IBEC’s position on Clerys review a direct challenge to new government

12 May 2016


Labour Party Senator Ged Nash has hit out at comments by employers’ body IBEC which is warning against the introduction of new legislation aimed at preventing situations such as the liquidation of Clerys.   

IBEC was responding to the Duffy-Cahill report which examined employment and company law following the closure of Clerys, commissioned by the last government and published two weeks ago.   

The iconic store closed down overnight in June last year, with the loss of 460 jobs.  50 small businesses which had concessions in Clerys also lost hundreds of thousands of euros when the department store was liquidated after it was sold by Gordon Brothers to Natrium.

Since the shock closure, Ged Nash has been leading efforts to ensure that employment law is reformed and company law is properly enforced and reviewed to help to avoid situations like this from arising in the future.  
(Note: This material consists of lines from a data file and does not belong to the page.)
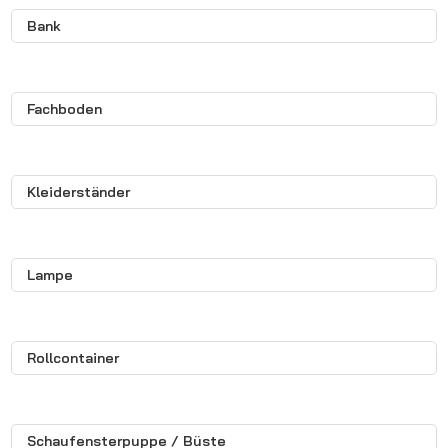
Bank
Fachboden
Kleiderständer
Lampe
Rollcontainer
Schaufensterpuppe / Büste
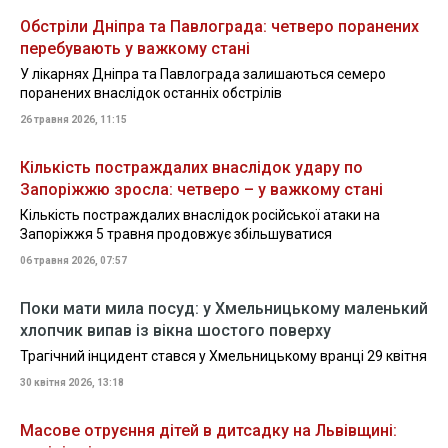
Обстріли Дніпра та Павлограда: четверо поранених
перебувають у важкому стані
У лікарнях Дніпра та Павлограда залишаються семеро
поранених внаслідок останніх обстрілів
26 травня 2026, 11:15
Кількість постраждалих внаслідок удару по
Запоріжжю зросла: четверо – у важкому стані
Кількість постраждалих внаслідок російської атаки на
Запоріжжя 5 травня продовжує збільшуватися
06 травня 2026, 07:57
Поки мати мила посуд: у Хмельницькому маленький
хлопчик випав із вікна шостого поверху
Трагічний інцидент стався у Хмельницькому вранці 29 квітня
30 квітня 2026, 13:18
Масове отруєння дітей в дитсадку на Львівщині:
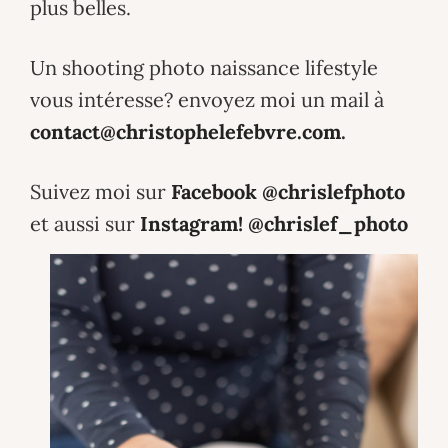
plus belles.
Un shooting photo naissance lifestyle
vous intéresse? envoyez moi un mail à
contact@christophelefebvre.com
.
Suivez moi sur
Facebook @chrislefphoto
et aussi sur
Instagram! @chrislef_photo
Senator Nash said, “Today, IBEC has broken their long silence on the Clery’s tragedy. The timing of this intervention is telling and it will be seen as a warning shot to the new Minister for Jobs, Enterprise & Innovation that the work which has already commenced to bring changes to the law to protect workers and small businesses in this area should be stopped in its tracks. I disagree vehemently.” 

“Nobody disputes that there may be remedies available under existing Company Law provisions which may have the capacity to address the manner in which this liquidation was effected. This is precisely why the State in recent weeks has engaged expert advice to examine the options available to it under the Companies Act 2014.  

“It is the grey area between company law and employment law, and where these two bodies of law intersect that interests me. 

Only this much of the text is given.